For a description of Jessie’s Swiss roll – and the recipe….
So like the precision of Swiss watches and trains, Jessie’s Swiss roll requires exactitude in mixing the cake batter and watching the baking time carefully. It is a classic technique and one that is not difficult but requires attention and patience. The Swiss roll deserves a quality filling, and I used my own strawberry with black pepper and mint preserves (recipe from the diva herself, Christine Ferber, “la fée des confitures” – “the fairy of jams”).
The cake is like a rather chewy sponge cake, which has enough moisture to roll well but a tender crumb – and is virtually fat-free, with jam or jelly as the filling (whipped cream is a completely different story, of course). This Swiss roll makes for a nice afternoon tea (“Tea, a drink with jam and bread” for more Sound of Music madness!) or a lighter dessert after a rich meal. Or it could be a breakfast or brunch treat, for that matter – not too far removed from toast
I will follow my 19-installment series with a review of the project, featuring favourite recipes, and other such commentary. In the meantime before we head off to Scotland and England on holiday, adieu, adieu, adieu, to you and you and you. Enjoy my grandmother Jessie’s Swiss roll.
Swiss Roll, from Jessie’s recipe file
Serves 6 – 8
- 2 eggs, at room temperature
- ½ cup sugar, with additional for dusting when cake has baked
- 1 cup less two tablespoons cake flour
- 1 8 ounce jar of good quality jam, jelly, or preserves
- 1 teaspoon baking powder
- 1 tablespoon water, at room temperature
- Butter, at room temperature, for greasing pans
- Pre-heat oven to 450 degrees, positioning rack on the middle rung.
- Grease and flour one jelly roll pan (11 x 17” inches) or deep cookie sheet of this size, line with parchment paper cut to 121 x 18”, and butter inside of paper.
- Mix eggs in bowl of stand mixer with whisk attachment for two minutes (or use hand-mixer or the good old-fashioned whisk with “elbow grease” method)..
- Add sugar slowly and beat on medium speed for five minutes (on level six on my KitchenAid was the right setting).

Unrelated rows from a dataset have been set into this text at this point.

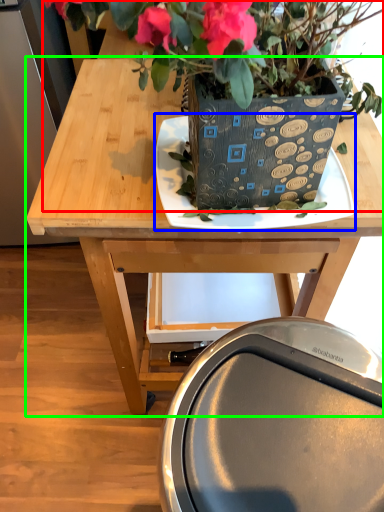 Question: Which object is positioned closest to houseplant (highlighted by a red box)? Select from plate (highlighted by a blue box) and table (highlighted by a green box).

Choices:
 (A) plate
 (B) table

Answer: (A) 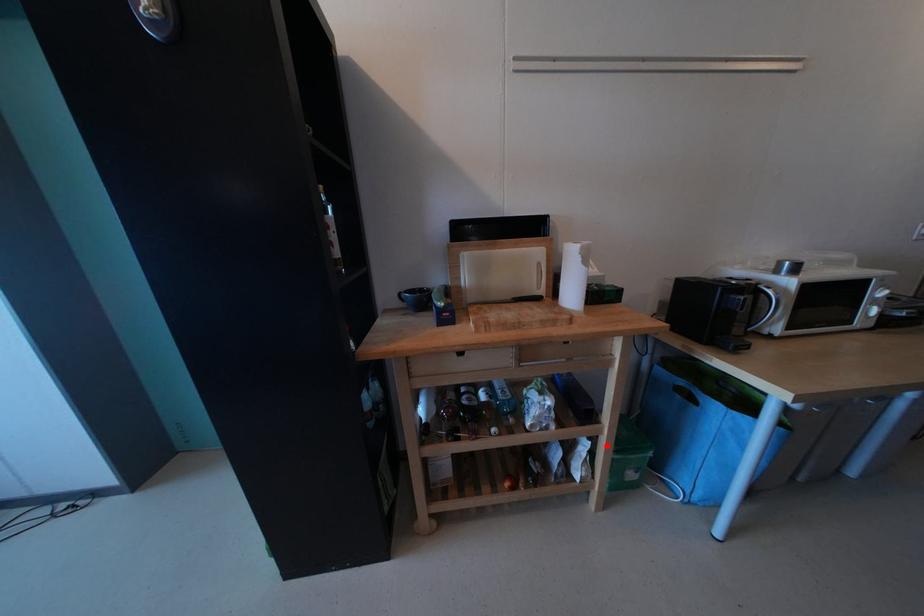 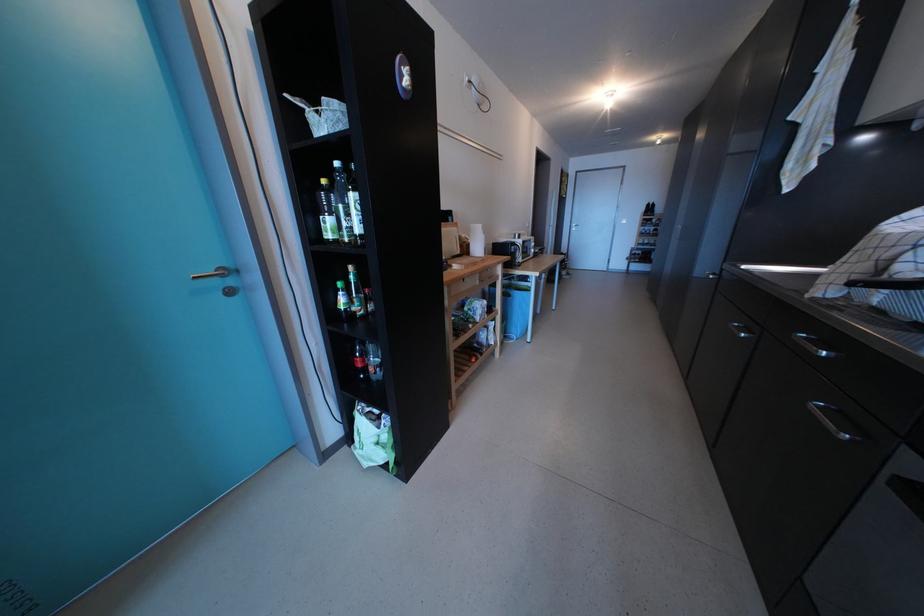 In the second image, find the point that corresponds to the highlighted location in the first image.

(507, 326) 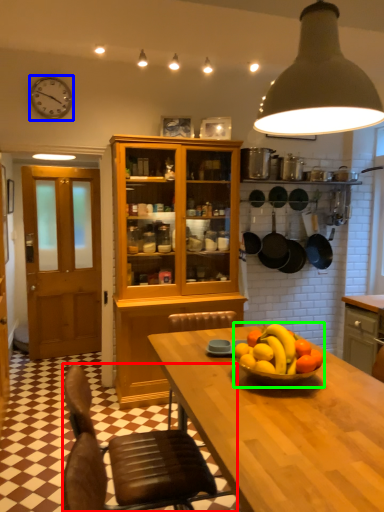 Question: Estimate the real-world distances between objects in this image. Which object is farther from chair (highlighted by a red box), clock (highlighted by a blue box) or fruit dish (highlighted by a green box)?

With an electric handmixer or a whisk, by hand, it will take longer, but the volume should have doubled with the mixture looking pale milky white and airy.
- Sift flour and baking powder (or mix thorough with whisk by hand) in small bowl.
- When the egg-sugar mixture become pale and double in volume (making a ribbon when the batter is dropped from a spoon back into the batter), fold in flour by hand with a spatula, adding water when it is almost entirely incorporated, being careful not to mix just until blended.
- Fill the prepared pan and smooth the batter evenly.
- Bake until cake tester comes out clean, just 3-5 minutes.
- Cool in pan for 10 minutes
- Remove the cake from pan, peel off paper, and place on clean kitchen towel.
- Sprinkle layer of sugar on surface before jam.
- Spread jam over surface, leaving a one-inch margin on the bottom long side.
- Roll carefully, the long side towards you (I guess the opposite could work for a very thick but shorter cake).
- Sprinkle with additional sugar, and think about days of yore.